- **TRY IT**
Leaving the pictures aside, reproduce the data in full and word for word.
+ + + +
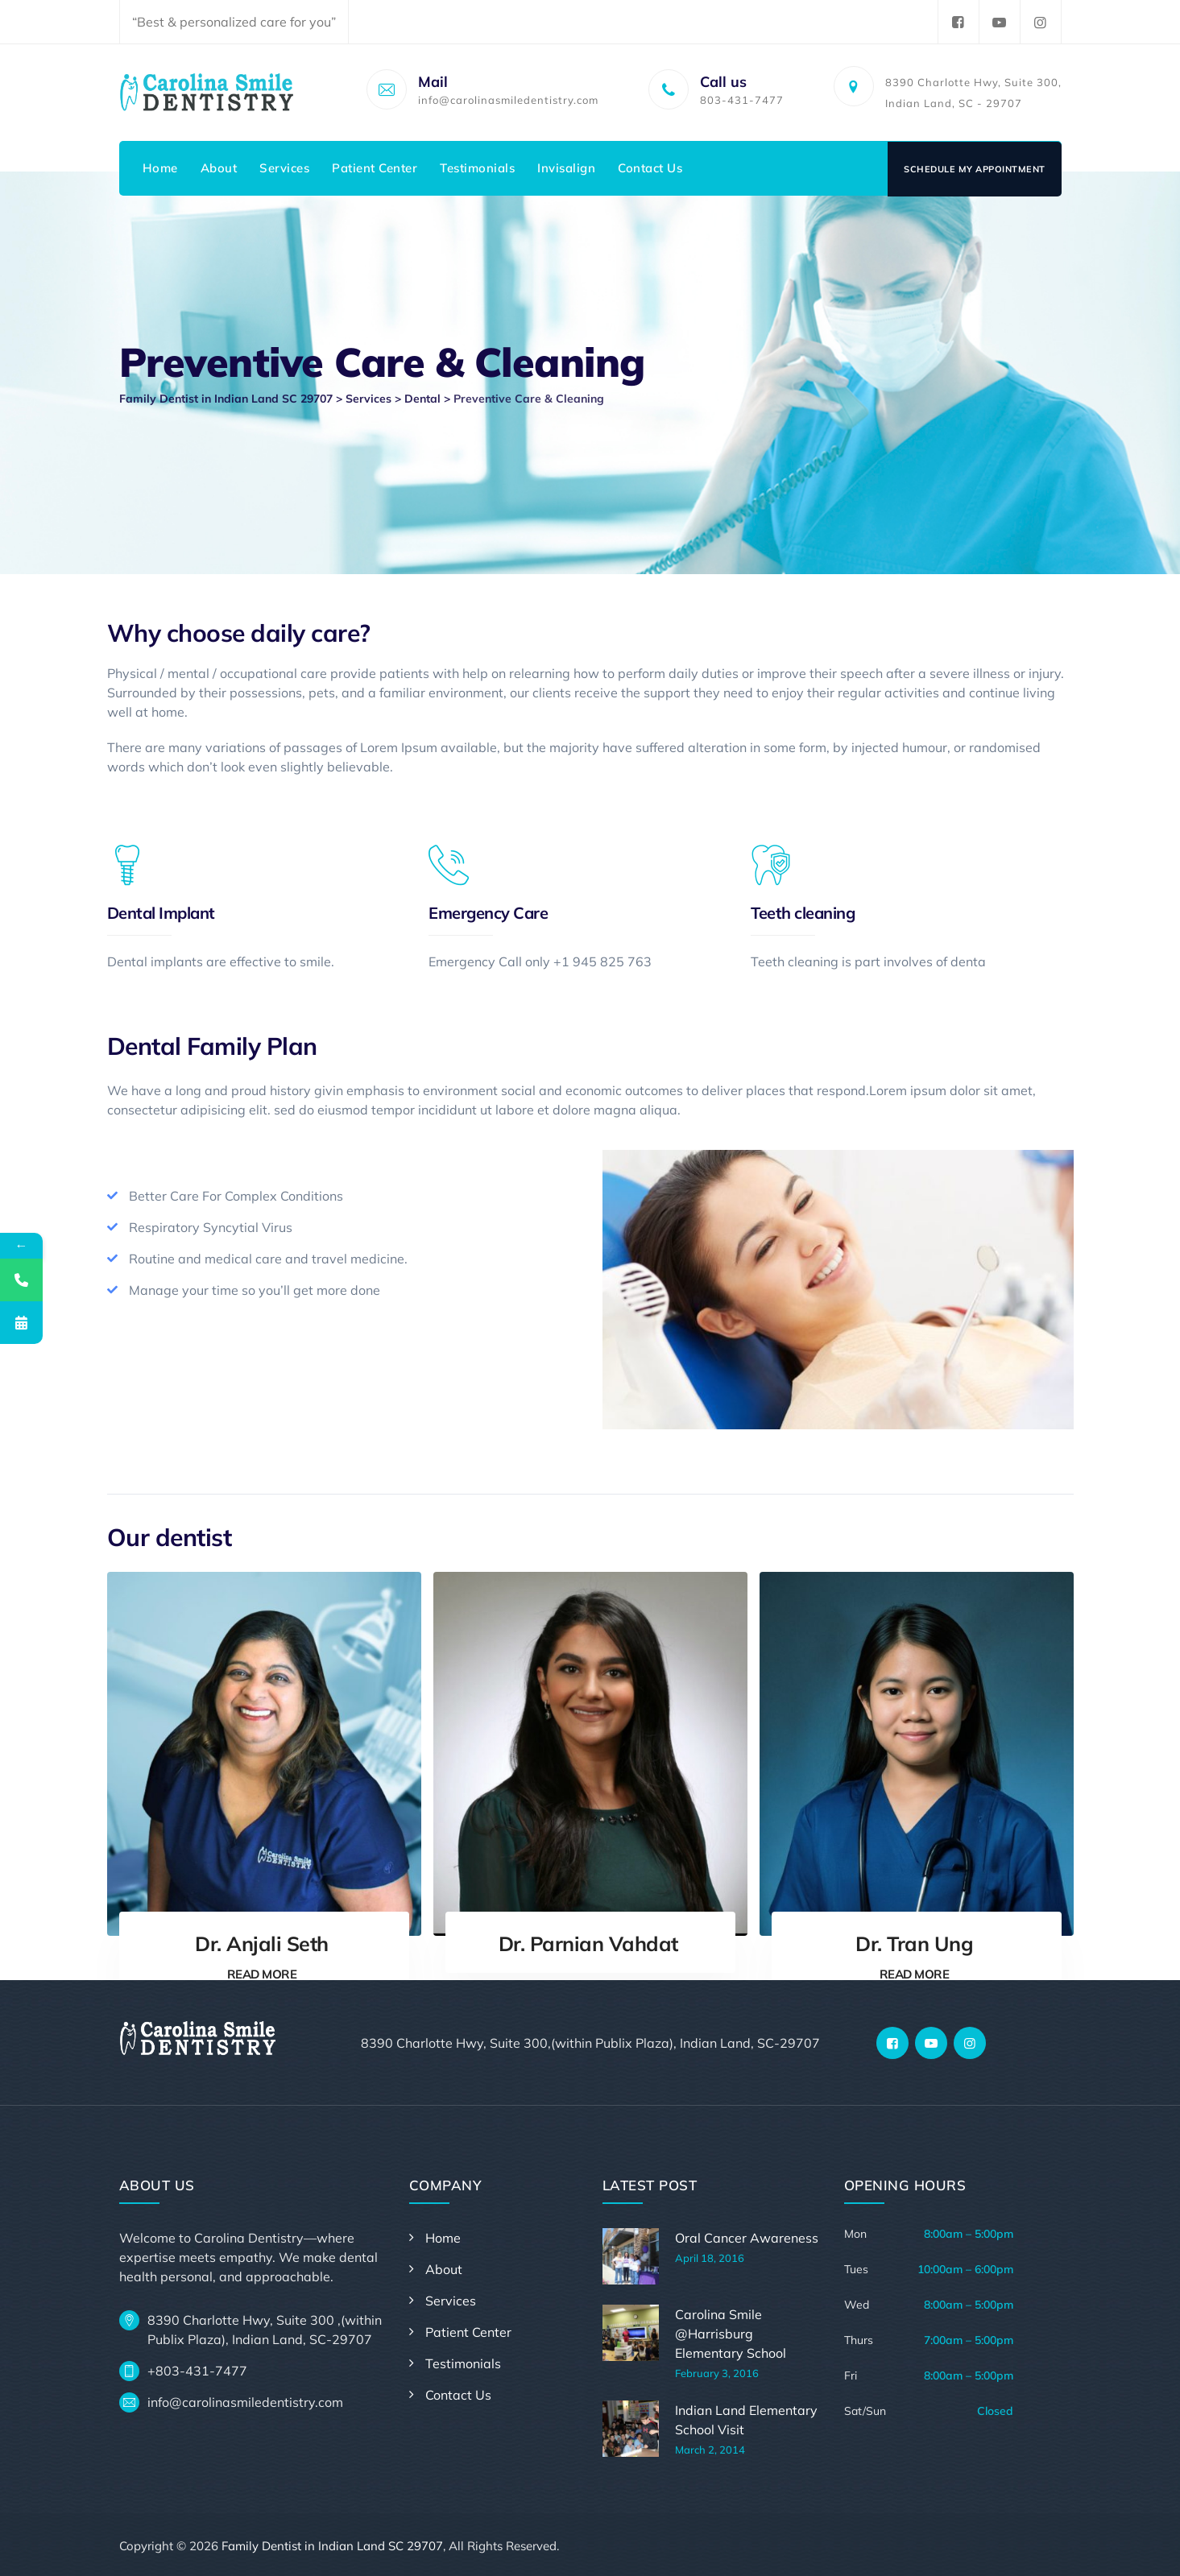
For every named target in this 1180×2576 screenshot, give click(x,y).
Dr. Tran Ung (914, 1943)
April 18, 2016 (709, 2257)
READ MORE (262, 1974)
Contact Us (650, 168)
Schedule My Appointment (974, 169)
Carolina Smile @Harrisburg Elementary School (730, 2333)
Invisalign (566, 168)
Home (160, 168)
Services (284, 168)
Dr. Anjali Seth (262, 1943)
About (219, 168)
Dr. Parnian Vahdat (588, 1943)
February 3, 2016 (717, 2373)
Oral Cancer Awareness (746, 2238)
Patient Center (374, 168)
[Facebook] (892, 2043)
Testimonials (477, 168)
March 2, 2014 (710, 2449)
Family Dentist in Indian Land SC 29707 (332, 2545)
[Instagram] (970, 2043)
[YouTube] (931, 2043)
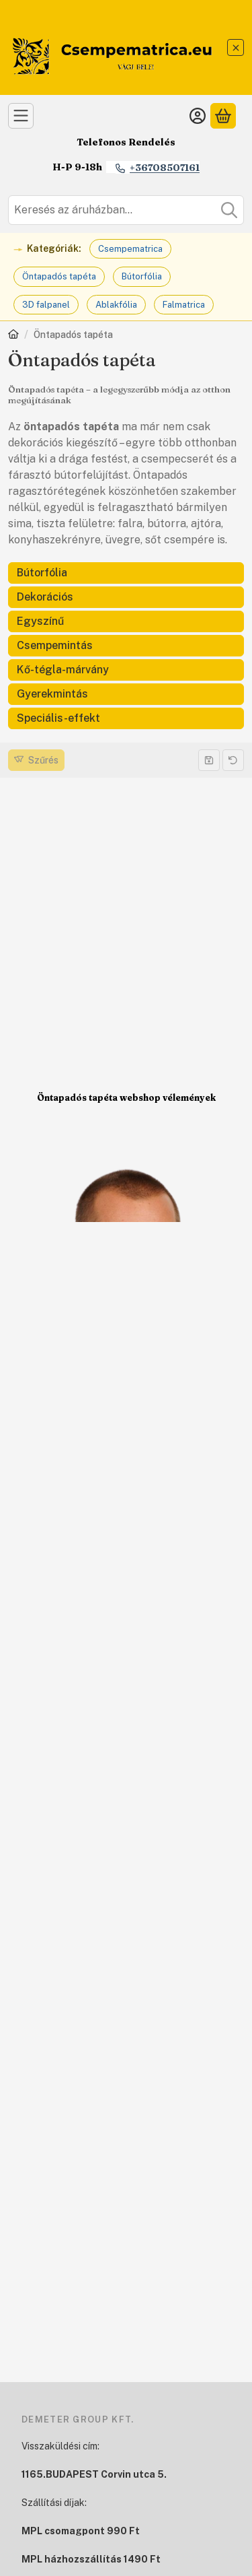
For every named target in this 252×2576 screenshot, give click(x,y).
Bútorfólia (142, 276)
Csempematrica (130, 249)
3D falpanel (46, 305)
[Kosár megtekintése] (223, 116)
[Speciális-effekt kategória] (126, 718)
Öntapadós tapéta (59, 276)
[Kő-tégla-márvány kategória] (126, 670)
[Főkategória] (13, 335)
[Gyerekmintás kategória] (126, 694)
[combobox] (126, 210)
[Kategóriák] (21, 116)
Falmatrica (184, 305)
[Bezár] (235, 47)
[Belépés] (197, 116)
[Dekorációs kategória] (126, 597)
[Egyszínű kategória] (126, 621)
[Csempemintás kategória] (126, 645)
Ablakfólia (116, 305)
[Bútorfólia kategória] (126, 573)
+ + + +
- **EXERCISE RESULT**
For every named target in this 1180×2576 screenshot, give click(x,y).
Dr. Tran Ung (914, 1943)
April 18, 2016 (709, 2257)
READ MORE (262, 1974)
Contact Us (650, 168)
Schedule My Appointment (974, 169)
Carolina Smile @Harrisburg Elementary School (730, 2333)
Invisalign (566, 168)
Home (160, 168)
Services (284, 168)
Dr. Anjali Seth (262, 1943)
About (219, 168)
Dr. Parnian Vahdat (588, 1943)
February 3, 2016 (717, 2373)
Oral Cancer Awareness (746, 2238)
Patient Center (374, 168)
[Facebook] (892, 2043)
Testimonials (477, 168)
March 2, 2014 (710, 2449)
Family Dentist in Indian Land SC 29707 (332, 2545)
[Instagram] (970, 2043)
[YouTube] (931, 2043)
For every named target in this 252×2576 screenshot, give click(x,y).
Bútorfólia (142, 276)
Csempematrica (130, 249)
3D falpanel (46, 305)
[Kosár megtekintése] (223, 116)
[Speciális-effekt kategória] (126, 718)
Öntapadós tapéta (59, 276)
[Kő-tégla-márvány kategória] (126, 670)
[Főkategória] (13, 335)
[Gyerekmintás kategória] (126, 694)
[combobox] (126, 210)
[Kategóriák] (21, 116)
Falmatrica (184, 305)
[Bezár] (235, 47)
[Belépés] (197, 116)
[Dekorációs kategória] (126, 597)
[Egyszínű kategória] (126, 621)
[Csempemintás kategória] (126, 645)
Ablakfólia (116, 305)
[Bútorfólia kategória] (126, 573)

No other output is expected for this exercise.